With the possible exception of the race for District Attorney, nothing on the local Nov. 2 ballot is as hard-fought as the battle between Eureka Mayor Virginia Bass and six-term incumbent Fourth District Supervisor Bonnie Neely -- and nothing has higher stakes. From a political point of view, Neely's ouster would remove from office the most powerful and bureaucratically adept progressive official in the county. Whether this would be an occasion to rejoice or to lament -- well, that depends entirely on your own point of view.

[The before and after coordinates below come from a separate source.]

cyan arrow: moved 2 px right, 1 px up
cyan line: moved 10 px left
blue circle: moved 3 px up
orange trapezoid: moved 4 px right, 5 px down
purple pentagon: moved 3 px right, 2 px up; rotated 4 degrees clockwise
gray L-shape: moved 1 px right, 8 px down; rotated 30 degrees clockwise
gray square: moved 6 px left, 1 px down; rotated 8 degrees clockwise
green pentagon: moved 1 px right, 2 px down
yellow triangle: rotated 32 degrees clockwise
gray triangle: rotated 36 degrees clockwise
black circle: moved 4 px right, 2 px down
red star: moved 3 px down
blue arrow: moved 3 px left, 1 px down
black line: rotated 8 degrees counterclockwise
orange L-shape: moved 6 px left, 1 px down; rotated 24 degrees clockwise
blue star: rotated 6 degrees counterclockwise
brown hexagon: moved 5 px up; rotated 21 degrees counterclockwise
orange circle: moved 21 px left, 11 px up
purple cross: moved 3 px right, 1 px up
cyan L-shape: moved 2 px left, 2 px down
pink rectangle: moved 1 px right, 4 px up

The miracle is that it continues to be a contest this late in the game; on the surface, it doesn't look like much of one. Bass came within around 150 votes of winning the election outright on the night of the June 8 primary. When all the votes were tallied, Bass was left with 2,720 votes, or 47.3 percent of the total. Neely finished far behind 1,819 votes, or 31.6 percent. The third-place finisher, Eureka City Councilmember Jeff Leonard, ended with 1,182, or 20.6 percent. Bass and Leonard are seen as ideological counterparts, at least on a number of important issues; if only 12.8 percent of his supporters had voted for Bass instead of him, she would have topped 50 percent in the primary, making a November run-off unnecessary.
Despite that apparently huge advantage, Bass said last week that she isn't taking anything for granted. "It's not over ’til its over," she said. "You run ’til it's over and then collapse. I've just learned that being overconfident in anything is a bad thing."

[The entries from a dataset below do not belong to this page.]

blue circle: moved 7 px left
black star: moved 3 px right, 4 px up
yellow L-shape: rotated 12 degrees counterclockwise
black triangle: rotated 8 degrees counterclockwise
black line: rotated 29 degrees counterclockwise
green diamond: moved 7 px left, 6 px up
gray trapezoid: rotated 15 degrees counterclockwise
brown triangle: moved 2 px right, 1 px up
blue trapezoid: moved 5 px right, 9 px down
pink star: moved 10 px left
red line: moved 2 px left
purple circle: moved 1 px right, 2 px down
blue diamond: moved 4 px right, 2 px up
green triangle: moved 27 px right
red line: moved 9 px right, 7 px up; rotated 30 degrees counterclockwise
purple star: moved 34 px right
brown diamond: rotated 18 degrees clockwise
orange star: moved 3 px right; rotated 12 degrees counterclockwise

A few new issues have really come to the fore since the primary, Bass said. Among them are the large-scale Forster-Gill development, which is slated for the Cutten area outside the city limits, and Measure N, a ballot measure that would clear the way for Security National's Marina Center development, at least at the level of city government. (The California Coastal Commission, a state board that Neely chairs, would still have the power to reject the development.) In both cases, Bass charged, Neely's priorities give short shrift to Eureka residents -- in the Forster-Gill case, by standing for dense development that would impact city traffic, and in the Marina Center case by opposing a development that would bring jobs.
"What it highlights is that the communication isn't really good between the county and the city," Bass said. "Rarely has the Fourth District Supervisor called me and told me 'This is going to impact your city.'"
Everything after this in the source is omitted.